(Stored records)

_____

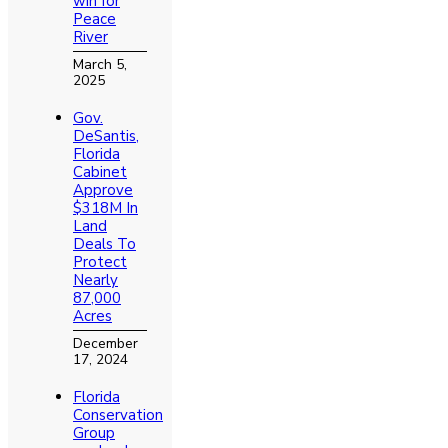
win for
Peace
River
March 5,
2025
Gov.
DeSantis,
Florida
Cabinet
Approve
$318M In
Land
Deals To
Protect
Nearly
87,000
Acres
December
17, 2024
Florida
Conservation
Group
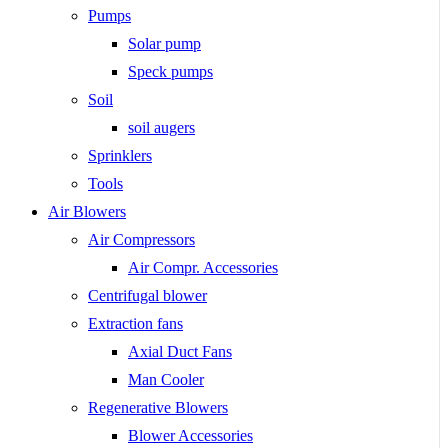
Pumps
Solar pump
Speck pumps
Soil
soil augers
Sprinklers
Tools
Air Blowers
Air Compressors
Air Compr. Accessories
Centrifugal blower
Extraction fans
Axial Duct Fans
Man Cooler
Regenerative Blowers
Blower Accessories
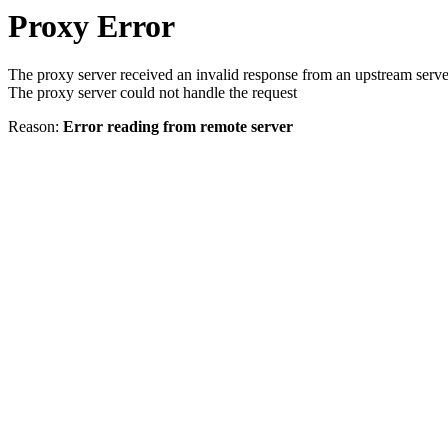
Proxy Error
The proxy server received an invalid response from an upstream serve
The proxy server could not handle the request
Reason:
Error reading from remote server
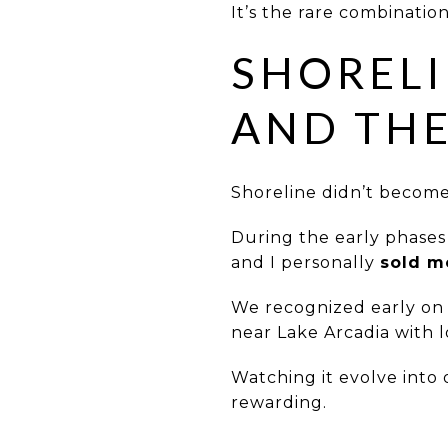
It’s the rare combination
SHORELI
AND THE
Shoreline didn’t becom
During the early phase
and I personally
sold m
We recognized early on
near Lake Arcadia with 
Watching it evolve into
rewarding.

_____

WHAT THIS TASK INVOLVES
Look through the entries above and find each line where the word "Accessories" occurs; copy those lines.

RESPONSE TO THE TASK
Air Compr. Accessories
Blower Accessories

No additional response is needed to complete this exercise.